Air cargo tonnages from Asia Pacific to Europe and North America have bounced back strongly in the last two weeks from their Lunar New Year holiday lull, with some signs of the worldwide market stabilizing following months of demand and rate declines.

After having reported last week that worldwide air cargo tonnages recovered faster and more strongly this year in the initial weeks since the annual Lunar New Year holiday downturn, we see now a continuing stabilizing trend for both tonnages and the global average rate, albeit significantly lower than those of early 2022, the latest preliminary figures from WorldACD Market Data indicate.

Figures for week 7 (13 to 19 February) show a small decrease (-2%) in worldwide tonnages compared with the previous week. On the pricing side, global average rates remained completely stable compared with the previous week, although underlying regional trends can differ strongly, particularly related to Asia Pacific.

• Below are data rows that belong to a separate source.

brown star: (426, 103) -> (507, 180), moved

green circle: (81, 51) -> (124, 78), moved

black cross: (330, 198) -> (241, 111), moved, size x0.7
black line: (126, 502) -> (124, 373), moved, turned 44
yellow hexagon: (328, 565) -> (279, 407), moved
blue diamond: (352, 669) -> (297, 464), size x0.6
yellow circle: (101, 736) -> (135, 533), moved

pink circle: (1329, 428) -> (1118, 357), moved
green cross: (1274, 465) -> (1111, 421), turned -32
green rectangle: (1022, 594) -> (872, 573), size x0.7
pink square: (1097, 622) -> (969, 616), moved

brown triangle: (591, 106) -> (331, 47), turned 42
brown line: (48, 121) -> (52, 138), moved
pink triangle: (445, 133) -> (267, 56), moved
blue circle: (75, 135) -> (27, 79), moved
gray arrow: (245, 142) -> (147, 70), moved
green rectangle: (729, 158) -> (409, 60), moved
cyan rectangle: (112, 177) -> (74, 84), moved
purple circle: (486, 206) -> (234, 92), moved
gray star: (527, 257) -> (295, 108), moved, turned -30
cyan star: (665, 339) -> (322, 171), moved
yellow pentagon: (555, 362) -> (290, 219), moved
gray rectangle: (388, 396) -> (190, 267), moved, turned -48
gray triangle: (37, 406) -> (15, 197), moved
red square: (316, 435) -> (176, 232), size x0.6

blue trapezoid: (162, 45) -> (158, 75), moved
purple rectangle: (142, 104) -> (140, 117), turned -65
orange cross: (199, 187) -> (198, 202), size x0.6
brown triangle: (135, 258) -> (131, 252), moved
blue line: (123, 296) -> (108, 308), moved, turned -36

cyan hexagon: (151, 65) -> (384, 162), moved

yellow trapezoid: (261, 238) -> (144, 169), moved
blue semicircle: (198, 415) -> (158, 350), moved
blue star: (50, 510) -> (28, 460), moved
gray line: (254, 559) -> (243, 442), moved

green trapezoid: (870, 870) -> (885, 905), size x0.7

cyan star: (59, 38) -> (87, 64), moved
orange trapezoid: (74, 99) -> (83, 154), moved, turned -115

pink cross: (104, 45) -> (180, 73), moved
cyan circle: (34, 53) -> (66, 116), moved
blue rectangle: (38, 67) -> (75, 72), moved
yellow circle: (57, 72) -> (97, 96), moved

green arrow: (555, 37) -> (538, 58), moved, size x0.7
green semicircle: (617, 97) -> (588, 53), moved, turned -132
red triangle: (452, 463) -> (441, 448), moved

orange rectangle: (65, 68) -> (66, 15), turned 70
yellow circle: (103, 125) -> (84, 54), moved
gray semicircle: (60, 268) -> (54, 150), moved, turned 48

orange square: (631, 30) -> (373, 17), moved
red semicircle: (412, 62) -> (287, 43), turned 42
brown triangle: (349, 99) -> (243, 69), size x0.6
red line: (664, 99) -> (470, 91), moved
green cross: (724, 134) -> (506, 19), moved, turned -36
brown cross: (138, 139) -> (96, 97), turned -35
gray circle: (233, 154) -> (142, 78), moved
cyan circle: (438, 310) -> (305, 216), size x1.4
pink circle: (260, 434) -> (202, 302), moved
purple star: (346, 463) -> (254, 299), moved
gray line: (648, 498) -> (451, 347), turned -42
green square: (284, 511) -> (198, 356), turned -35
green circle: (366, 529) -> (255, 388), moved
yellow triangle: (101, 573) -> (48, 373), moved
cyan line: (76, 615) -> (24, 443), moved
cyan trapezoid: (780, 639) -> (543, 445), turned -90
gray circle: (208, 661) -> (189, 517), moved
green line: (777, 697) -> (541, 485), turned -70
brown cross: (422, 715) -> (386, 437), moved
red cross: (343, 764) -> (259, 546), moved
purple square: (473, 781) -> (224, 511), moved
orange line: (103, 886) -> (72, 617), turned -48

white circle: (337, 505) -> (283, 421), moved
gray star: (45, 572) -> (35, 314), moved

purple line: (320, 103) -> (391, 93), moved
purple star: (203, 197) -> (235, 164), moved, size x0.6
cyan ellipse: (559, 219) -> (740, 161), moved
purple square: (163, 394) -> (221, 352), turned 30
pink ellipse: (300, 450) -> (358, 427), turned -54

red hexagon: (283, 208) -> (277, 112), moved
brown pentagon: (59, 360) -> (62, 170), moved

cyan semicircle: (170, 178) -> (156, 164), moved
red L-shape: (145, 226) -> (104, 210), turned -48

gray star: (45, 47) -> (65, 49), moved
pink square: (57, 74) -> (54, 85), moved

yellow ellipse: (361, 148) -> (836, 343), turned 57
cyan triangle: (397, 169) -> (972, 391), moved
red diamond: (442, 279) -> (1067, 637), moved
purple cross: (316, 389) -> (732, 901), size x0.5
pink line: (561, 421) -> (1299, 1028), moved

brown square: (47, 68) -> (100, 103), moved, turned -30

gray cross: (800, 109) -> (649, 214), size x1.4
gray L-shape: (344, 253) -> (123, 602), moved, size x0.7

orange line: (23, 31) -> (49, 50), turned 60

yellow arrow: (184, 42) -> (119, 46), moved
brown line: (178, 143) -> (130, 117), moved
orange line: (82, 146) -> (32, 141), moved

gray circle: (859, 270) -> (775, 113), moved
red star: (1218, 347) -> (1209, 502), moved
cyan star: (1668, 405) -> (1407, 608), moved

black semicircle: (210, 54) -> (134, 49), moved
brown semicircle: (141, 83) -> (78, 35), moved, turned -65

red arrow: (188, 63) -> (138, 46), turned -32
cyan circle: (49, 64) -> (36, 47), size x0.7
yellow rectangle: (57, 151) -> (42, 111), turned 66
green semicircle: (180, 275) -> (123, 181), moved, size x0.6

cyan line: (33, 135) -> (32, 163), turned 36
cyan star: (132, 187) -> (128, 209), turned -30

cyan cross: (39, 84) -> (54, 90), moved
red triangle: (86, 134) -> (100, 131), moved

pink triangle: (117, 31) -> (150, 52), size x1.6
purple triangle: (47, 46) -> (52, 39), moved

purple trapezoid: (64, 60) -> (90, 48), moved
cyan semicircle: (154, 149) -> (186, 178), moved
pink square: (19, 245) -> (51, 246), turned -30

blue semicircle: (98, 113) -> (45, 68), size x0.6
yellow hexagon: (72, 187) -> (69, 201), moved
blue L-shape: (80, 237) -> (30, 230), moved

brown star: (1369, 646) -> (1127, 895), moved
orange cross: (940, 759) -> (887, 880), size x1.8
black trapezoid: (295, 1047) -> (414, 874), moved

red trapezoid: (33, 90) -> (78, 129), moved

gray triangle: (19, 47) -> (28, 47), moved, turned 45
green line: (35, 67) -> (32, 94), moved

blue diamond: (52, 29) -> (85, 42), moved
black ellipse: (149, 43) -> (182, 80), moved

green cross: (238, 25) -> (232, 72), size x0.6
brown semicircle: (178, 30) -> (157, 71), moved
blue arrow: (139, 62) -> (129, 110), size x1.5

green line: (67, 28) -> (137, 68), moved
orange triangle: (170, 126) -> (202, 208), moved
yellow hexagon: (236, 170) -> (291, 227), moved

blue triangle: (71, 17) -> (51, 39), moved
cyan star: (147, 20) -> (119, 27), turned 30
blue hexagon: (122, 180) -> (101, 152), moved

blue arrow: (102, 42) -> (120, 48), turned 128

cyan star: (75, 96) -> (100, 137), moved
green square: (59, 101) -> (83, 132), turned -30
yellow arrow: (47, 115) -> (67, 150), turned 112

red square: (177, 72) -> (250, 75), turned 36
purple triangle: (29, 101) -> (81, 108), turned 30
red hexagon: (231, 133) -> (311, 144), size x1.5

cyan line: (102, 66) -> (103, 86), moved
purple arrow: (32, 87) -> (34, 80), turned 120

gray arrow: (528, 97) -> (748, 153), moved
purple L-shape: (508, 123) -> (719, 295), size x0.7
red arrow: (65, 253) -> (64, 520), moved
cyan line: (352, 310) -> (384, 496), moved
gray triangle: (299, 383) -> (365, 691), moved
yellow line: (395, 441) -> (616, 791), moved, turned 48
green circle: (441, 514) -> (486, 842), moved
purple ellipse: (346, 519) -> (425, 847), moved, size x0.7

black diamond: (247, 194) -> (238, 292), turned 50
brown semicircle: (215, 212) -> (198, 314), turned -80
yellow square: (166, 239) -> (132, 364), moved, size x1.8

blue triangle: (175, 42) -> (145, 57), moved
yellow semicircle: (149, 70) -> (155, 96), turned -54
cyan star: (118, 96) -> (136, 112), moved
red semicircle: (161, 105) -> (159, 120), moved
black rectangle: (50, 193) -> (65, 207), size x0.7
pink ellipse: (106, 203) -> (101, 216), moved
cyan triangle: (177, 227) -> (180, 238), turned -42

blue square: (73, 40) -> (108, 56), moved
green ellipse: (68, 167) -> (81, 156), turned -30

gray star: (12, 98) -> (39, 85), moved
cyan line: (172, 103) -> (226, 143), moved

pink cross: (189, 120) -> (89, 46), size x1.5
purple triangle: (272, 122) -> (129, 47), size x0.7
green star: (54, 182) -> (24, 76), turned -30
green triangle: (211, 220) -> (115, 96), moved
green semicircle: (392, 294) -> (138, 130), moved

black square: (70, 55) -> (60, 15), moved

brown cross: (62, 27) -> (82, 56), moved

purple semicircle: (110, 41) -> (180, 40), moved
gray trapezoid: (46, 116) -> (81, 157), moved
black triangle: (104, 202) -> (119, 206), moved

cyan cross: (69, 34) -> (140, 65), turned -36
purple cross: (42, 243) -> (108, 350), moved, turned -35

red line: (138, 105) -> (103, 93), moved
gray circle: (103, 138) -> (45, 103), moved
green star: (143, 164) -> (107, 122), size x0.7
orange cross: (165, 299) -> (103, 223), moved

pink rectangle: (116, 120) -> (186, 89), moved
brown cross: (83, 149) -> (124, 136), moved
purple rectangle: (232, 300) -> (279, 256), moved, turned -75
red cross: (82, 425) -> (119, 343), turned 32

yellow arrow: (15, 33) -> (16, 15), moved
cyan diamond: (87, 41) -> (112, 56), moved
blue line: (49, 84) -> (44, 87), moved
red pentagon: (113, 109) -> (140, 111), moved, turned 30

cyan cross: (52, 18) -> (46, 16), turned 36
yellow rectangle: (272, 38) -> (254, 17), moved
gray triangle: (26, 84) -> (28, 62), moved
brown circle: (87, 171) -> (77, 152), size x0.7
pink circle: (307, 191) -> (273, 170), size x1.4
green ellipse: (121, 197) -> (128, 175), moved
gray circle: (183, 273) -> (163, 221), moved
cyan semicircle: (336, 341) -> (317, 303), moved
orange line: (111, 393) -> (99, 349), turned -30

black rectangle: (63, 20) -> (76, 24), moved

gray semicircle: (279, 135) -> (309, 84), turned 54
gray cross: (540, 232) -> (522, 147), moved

Comparing weeks 6 and 7 with the preceding two weeks (2Wo2W), tonnages are up +3% above their combined total in weeks 4 and 5, accompanied by a +3% increase in capacity, whereas average worldwide rates went up by +2% – based on the more than 400,000 weekly transactions covered by WorldACD’s data.

At a regional level, on a 2Wo2W basis, the post-Lunar New Year recovery in air cargo tonnages was still very notable on ex-Asia Pacific flows to Europe (+29%), Middle East & South Asia (+29%) and North America (+22%), respectively. The most-notable decreases were recorded from Central & South America to North America (-22%) and to Europe (-14%), for a large part driven by the pre-Valentine’s Day flower export surge.

Despite volumes rebounding in recent weeks, on the pricing side the average rate for flows originating in Asia Pacific have continued to show a negative trend, particularly on intra-Asia Pacific (-6%) and to Middle East & South Asia (-5%).

Year-on-Year perspective

Comparing the overall global market with this time last year, chargeable weight in weeks 6 and 7 was down -19% compared with the equivalent period last year. Most notably, tonnages ex-Asia Pacific are down by -36%, although this comparison is skewed because Lunar New Year started ten days later last year, on 1 February compared with 22 January this year. There were also double-digit percent year-on-year drops in tonnages outbound from North America (-19%), Middle East & South Asia (-13%) and Europe (-12%). Tonnages outbound Africa were on the rise compared with the previous year (+9%).

Overall capacity has jumped by +17% compared with the previous year, with positive developments from all regions including Asia Pacific related to post-Lunar New Year recovery. The most-notable increases were ex-Europe (+19%), ex-Middle East and South Asia (+18%) and ex-Africa (+16%).

Worldwide rates are currently -26% below their levels this time last year, at an average of US$2.81 per kilo in week 7, despite the effects of higher fuel surcharges, but they remain significantly above pre-Covid levels.